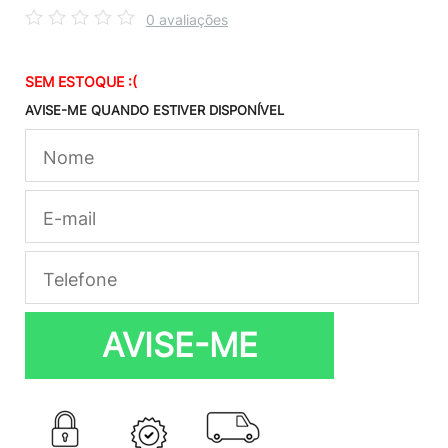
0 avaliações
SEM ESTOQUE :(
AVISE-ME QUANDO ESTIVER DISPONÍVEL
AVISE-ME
------------------------------------
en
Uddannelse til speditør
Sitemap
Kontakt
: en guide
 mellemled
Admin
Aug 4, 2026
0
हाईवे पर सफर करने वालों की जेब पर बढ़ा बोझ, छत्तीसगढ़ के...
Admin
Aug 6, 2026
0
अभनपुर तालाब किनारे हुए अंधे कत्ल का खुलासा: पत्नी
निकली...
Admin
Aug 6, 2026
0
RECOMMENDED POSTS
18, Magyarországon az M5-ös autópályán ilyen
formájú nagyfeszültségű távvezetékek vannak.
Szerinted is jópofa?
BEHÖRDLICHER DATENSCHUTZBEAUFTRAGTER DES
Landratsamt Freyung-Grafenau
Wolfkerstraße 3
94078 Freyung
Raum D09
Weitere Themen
------------------------------------
> **What to do**
Look through the listing above and copy each line with the word "Freyung" in it.

> **Solution**
Landratsamt Freyung-Grafenau
94078 Freyung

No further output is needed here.